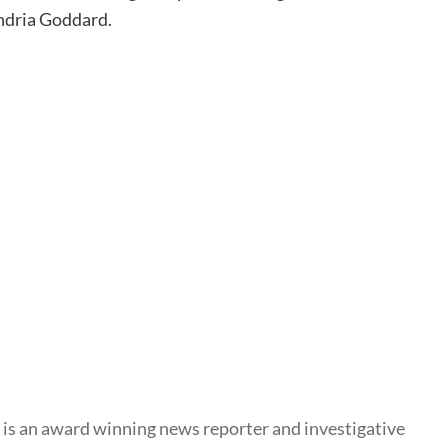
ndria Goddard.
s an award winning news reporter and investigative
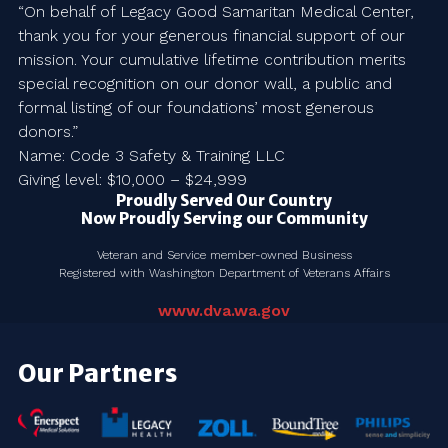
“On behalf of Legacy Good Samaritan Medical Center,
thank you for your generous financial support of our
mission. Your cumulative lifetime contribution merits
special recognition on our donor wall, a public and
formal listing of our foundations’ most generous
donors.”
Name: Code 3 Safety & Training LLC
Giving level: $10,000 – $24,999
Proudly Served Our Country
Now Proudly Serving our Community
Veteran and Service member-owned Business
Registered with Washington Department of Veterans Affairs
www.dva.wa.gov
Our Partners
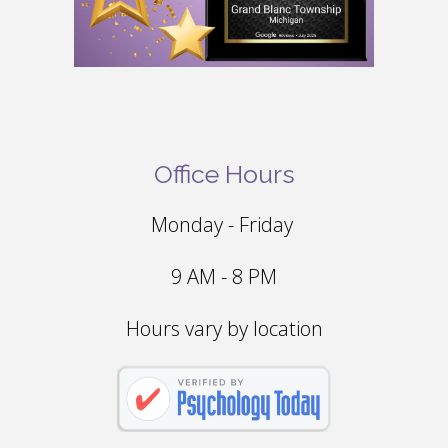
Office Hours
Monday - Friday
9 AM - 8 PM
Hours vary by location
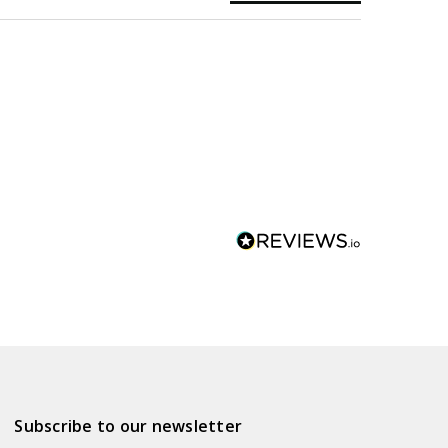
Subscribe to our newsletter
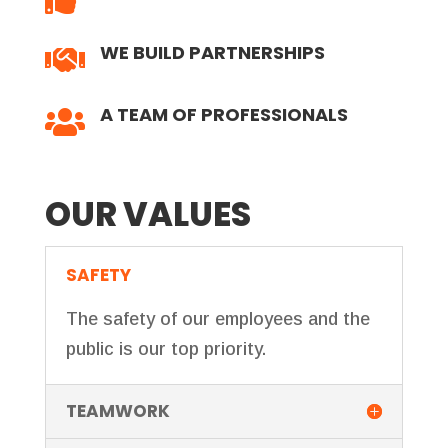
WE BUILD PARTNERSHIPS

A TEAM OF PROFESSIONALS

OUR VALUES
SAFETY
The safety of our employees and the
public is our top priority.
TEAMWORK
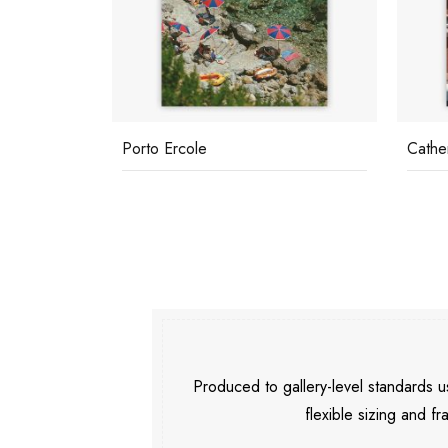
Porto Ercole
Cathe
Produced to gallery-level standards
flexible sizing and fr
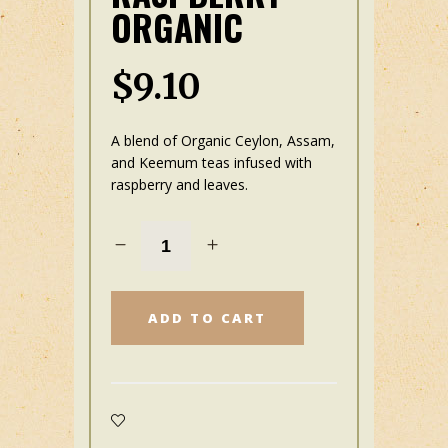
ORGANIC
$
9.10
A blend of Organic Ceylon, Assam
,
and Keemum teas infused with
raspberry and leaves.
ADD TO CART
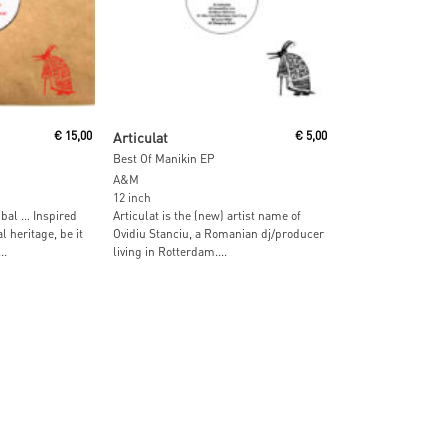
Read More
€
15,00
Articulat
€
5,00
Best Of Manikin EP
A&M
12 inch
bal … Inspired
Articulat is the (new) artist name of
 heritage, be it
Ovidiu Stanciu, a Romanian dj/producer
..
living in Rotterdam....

--------------------------------------------------

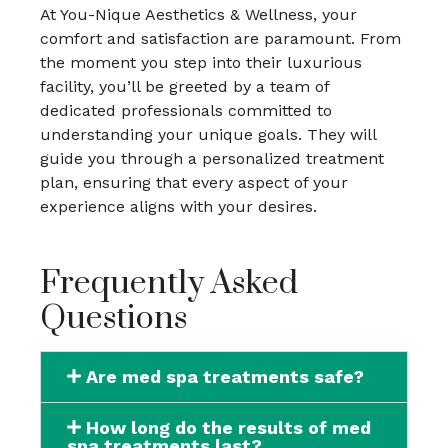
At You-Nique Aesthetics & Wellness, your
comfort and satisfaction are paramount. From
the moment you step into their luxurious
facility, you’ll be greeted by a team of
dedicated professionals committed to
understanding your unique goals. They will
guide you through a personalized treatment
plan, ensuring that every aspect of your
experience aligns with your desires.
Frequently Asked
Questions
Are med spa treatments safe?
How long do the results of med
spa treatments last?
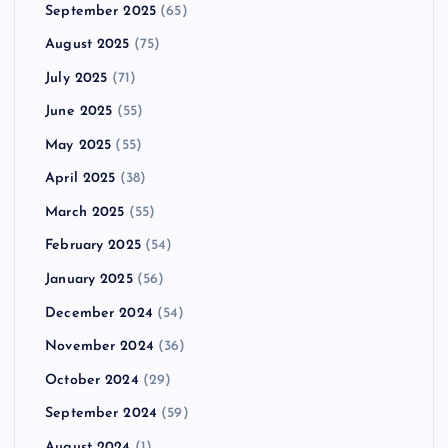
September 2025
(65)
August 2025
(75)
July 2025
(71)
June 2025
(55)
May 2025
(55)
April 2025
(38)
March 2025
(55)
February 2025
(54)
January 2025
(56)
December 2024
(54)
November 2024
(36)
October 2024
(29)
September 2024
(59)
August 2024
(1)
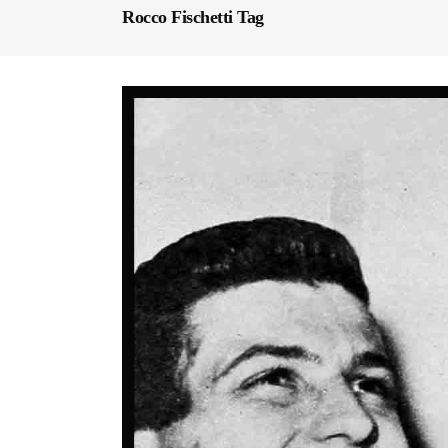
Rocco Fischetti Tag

--------------------------------------------------

Problem
Range to copy from the listing above: the line with "September 2025" through the line with "Rocco Fischetti Tag". Transcribe it exactly and skip the pictures.

Finished exercise
September 2025
(65)
August 2025
(75)
July 2025
(71)
June 2025
(55)
May 2025
(55)
April 2025
(38)
March 2025
(55)
February 2025
(54)
January 2025
(56)
December 2024
(54)
November 2024
(36)
October 2024
(29)
September 2024
(59)
August 2024
(1)
Rocco Fischetti Tag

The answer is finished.